Exercise data START
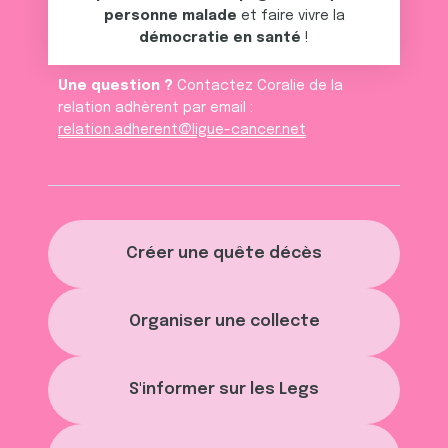
personne malade
et faire vivre la
démocratie en santé
!
Une question ?
Contactez Coralie de la
relation adhèrent par email :
relation.adherent@ligue-cancer.net
Créer une quête décès
Organiser une collecte
S'informer sur les Legs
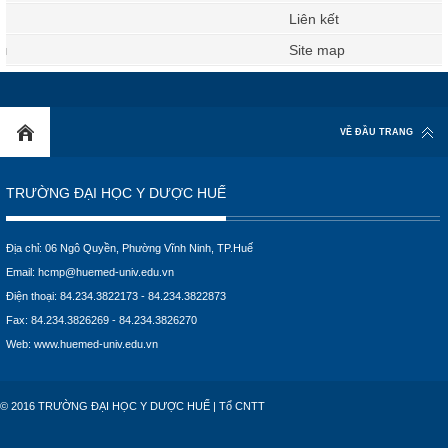
Liên kết
Site map
VỀ ĐẦU TRANG
TRƯỜNG ĐẠI HỌC Y DƯỢC HUẾ
Địa chỉ: 06 Ngô Quyền, Phường Vĩnh Ninh, TP.Huế
Email:
hcmp@huemed-univ.edu.vn
Điện thoại: 84.234.3822173 - 84.234.3822873
Fax: 84.234.3826269 - 84.234.3826270
Web:
www.huemed-univ.edu.vn
© 2016 TRƯỜNG ĐẠI HỌC Y DƯỢC HUẾ | Tổ CNTT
Exercise data END
_Task description_
Return the lines above that include the string "huemed".

_Result_
hcmp@huemed-univ.edu.vn
www.huemed-univ.edu.vn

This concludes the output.